Critique : Les Arrivants
Il y a dans Les arrivants ce terrible constat que rencontre tôt ou tard toute personne un peu impliquée dans son travail : nous ne sommes que des êtres humains, par des super-héros, et il est impossible de repousser éternellement nos limites. Et en prendre conscience est d'autant plus terrible lorsque son occupation consiste au quotidien à aider des gens, les protéger des attaques extérieures, les empêcher de s'enfoncer dans la misère et la précarité. Bienvenue dans les bureaux de la Coordination pour l'Accueil des Familles Demandeuses d'Asile, CAFDA pour les intimes, où une poignée d'hommes et de femmes - surtout de femmes - luttent âprement et quotidiennement pour s'assurer que des familles étrangères arrivées en France par inconscience ou par nécessité soit accueillies le mieux possibles et trouvent dans cette France rêvée le semblant de terre d'asile qu'elles sont venues chercher. Le documentaire de Claudine Borries & Patrice Chagnard s'intéresse autant aux arrivants du titre qu'à celles qui sont chargées de les réceptionner le mieux possible tout en leur faisant comprendre que l'hexagone n'est pas le pays des Bisounours, prêt à accueillir toute la misère du monde sans demander de contrepartie ou de signal sincère de détresse.

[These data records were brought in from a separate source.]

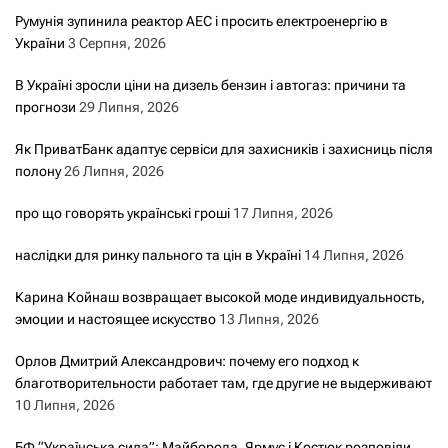
Румунія зупинила реактор АЕС і просить електроенергію в
України
3 Серпня, 2026
В Україні зросли ціни на дизель бензин і автогаз: причини та
прогнози
29 Липня, 2026
Як ПриватБанк адаптує сервіси для захисників і захисниць після
полону
26 Липня, 2026
про що говорять українські гроші
17 Липня, 2026
наслідки для ринку пального та цін в Україні
14 Липня, 2026
Карина Койнаш возвращает высокой моде индивидуальность,
эмоции и настоящее искусство
13 Липня, 2026
Орлов Дмитрий Александрович: почему его подход к
благотворительности работает там, где другие не выдерживают
10 Липня, 2026
БФ “Українська сила”: Майборода, Ярмус і Костюк розповіли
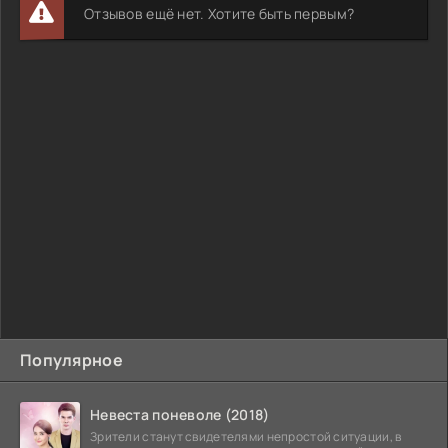
Отзывов ещё нет. Хотите быть первым?
Популярное
Невеста поневоле (2018)
Зрители станут свидетелями непростой ситуации, в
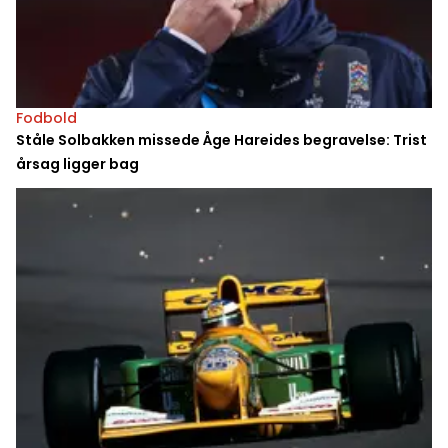
Fodbold
Ståle Solbakken missede Åge Hareides begravelse: Trist
årsag ligger bag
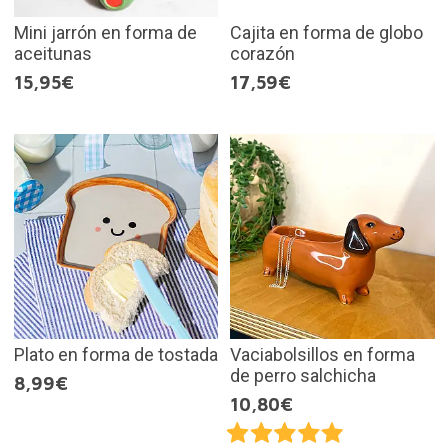
Mini jarrón en forma de
Cajita en forma de globo
aceitunas
corazón
15,95€
17,59€
Plato en forma de tostada
Vaciabolsillos en forma
de perro salchicha
8,99€
10,80€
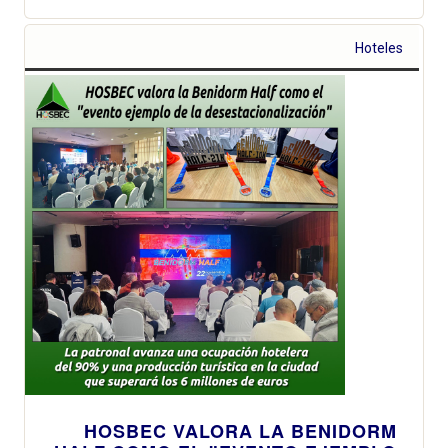
Hoteles
HOSBEC VALORA LA BENIDORM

Les arrivants suit principalement
deux femmes qui font le même métier mais s'en acquittent différemment.
Comme une image double, et qui donne l'impression d'être exhaustive, de
ce système social français complexe, mal fichu, mais pas dépourvu de
coeur. Il y a d'abord Colette, vieille briscarde, dépassionnée mais
toujours impliquée, qui a appris avec le temps à se détacher de la
destinée de ces gens qu'elle voit défiler dans son bureau jour après
jour. Sans le dire - pas de voix off ni de commentaires face caméra, la
liberté documentaire est à ce prix -, on la sent résignée, toujours
désireuse d'aider mais consciente que la plupart de ces gens-là
survivront plus qu'ils ne vivront. La joyeuse pagaille dans laquelle
elle travaille - dossiers difficiles à trouver, traductions
approximatives, confusions - est révélatrice non pas d'une envie de
négligence, mais d'une fatigue morale accumulée au fur et à mesure
d'années de travail sans reconnaissance. Quoi de pire que de travailler
d'arrache-pied sans savoir si, au final, les efforts auront porté leurs
fruits ?
Et puis il y a Caroline, beaucoup plus jeune mais plus sûre
d'elle en apparence, arrogante et agressive comme le serait une jeune
militante humanitaire déjà consciente des limites de son action mais
souhaitant se dépasser. Nul besoin pour les réalisateurs de la
sanctifier : cette femme est admirable car n'hésitant pas à se faire
harpie auprès de ses "protégés" si c'est le mieux qu'elle puisse faire
pour eux. Résultat : image de tyran mais résultats convaincants. Comme
Colette, mais de façon plus évidente, Caroline est une héroïne des temps
modernes, qui prend sur son dos toute la détresse du monde et tente de
faire comme si cela n'avait pas d'importance. Quand tombe le masque de
froideur, Les arrivants n'est
plus seulement édifiant et passionnant : il devient également
bouleversant car il entre avec pudeur dans les failles de ces femmes
dont la résistance n'est pas infinie. Quand Caroline, avec ses allures
de machine sans ressenti, finit par craquer, c'est comme quand Colette
montre des signes d'affection pour une famille de demandeurs
particulièrement attachants et mal partis dans la vie : on vibre parce
que ce mot générique et ingrat qu'est "administration" révèle pleinement
son humanité.
Le dispositif est sobre, le propos jamais appuyé :
Claudine Borries et Patrice Chagnard ont fait le choix salvateur de
laisser s'exprimer par elles-mêmes les incompréhensions, les doutes, les
coups de sang et les indignations qui s'emparent de ces employées dont
personne, pas même leurs proches, ne pouvait imaginer l'intensité du
quotidien. Et que chacun choisisse sa ou ses familles favorites, de ce
couple mongol (ou pas ?) à cette jeune femme enceinte qui ne sait même
plus d'où elle vient : tous ces gens-là ont une histoire, dont on ne
connaît souvent ni le début ni la fin, à la manière de ce que le grand
Raymond Depardon nous a régulièrement offert au cours de sa belle et
impressionnante filmographie.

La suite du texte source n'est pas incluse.